Era o Aquelarre o motivo central da sala, enchendo a tela inteira do lado Sul entre duas pequenas janelas. Defronte figurava um óleo de similar formato: "A romaria de Santo Isidro".


Os personagens principais (a mulher sentada na cadeira e o Cabrão) têm o rosto oculto. De acordo com a interpretação de Nigel Glendinning, o Cabrão (="bode"), que representa o demônio e tem a boca aberta, estaria dirigindo a palavra à jovem, que pelo jeito está sendo postulada para bruxa. O restante das figuras, além disso, olham para o Cabrão, pelo qual parecem escutar as suas palavras, exceto a que aparece de costas em primeiro término, com mantela de noviça, que olha para a jovem.

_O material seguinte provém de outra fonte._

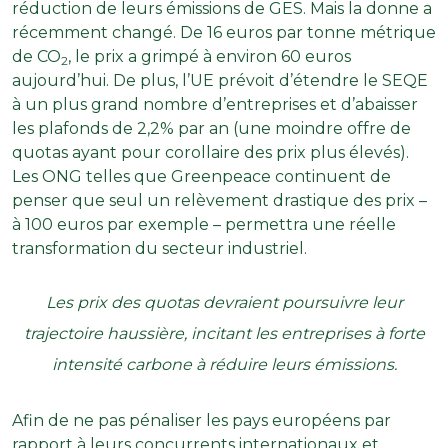
réduction de leurs émissions de GES. Mais la donne a
récemment changé. De 16 euros par tonne métrique
de CO
, le prix a grimpé à environ 60 euros
2
aujourd’hui. De plus, l’UE prévoit d’étendre le SEQE
à un plus grand nombre d’entreprises et d’abaisser
les plafonds de 2,2% par an (une moindre offre de
quotas ayant pour corollaire des prix plus élevés).
Les ONG telles que Greenpeace continuent de
penser que seul un relèvement drastique des prix –
à 100 euros par exemple – permettra une réelle
transformation du secteur industriel.
Les prix des quotas devraient poursuivre leur
trajectoire haussière, incitant les entreprises à forte
intensité carbone à réduire leurs émissions.
Afin de ne pas pénaliser les pays européens par
rapport à leurs concurrents internationaux et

Todas as figuras têm aspeto grotesco e seus rostos são fortemente caricaturados, até ao ponto de animalizar os seus traços. Por outro lado, a paleta é, como em todas as pinturas negras, muito obscura, com abundante uso da cor negra. Algumas manchas de branco muito veladas transluzem sombras também obscuras, e o restante da gama vai dos amarelos e ocres até as terras vermelhas com alguma pincelada a manchas azuis.


A aplicação da pintura é muito solta, grossa e rápida, buscando uma contemplação afastada. Contudo, aparecem linhas mais finas que contorneiam as silhuetas. Todos estes traços dotam o conjunto de uma atmosfera de pesadelo, de ritual ou cerimônia satânica, como corresponde ao tema.


Este tema já fora tratado por Goya em 1797-1798, num quadro de pequenas dimensões que fazia parte de uma série destinada a decorar o palácio da finca de recreio do Duque de Osuna e cujo título era também El Aquelarre.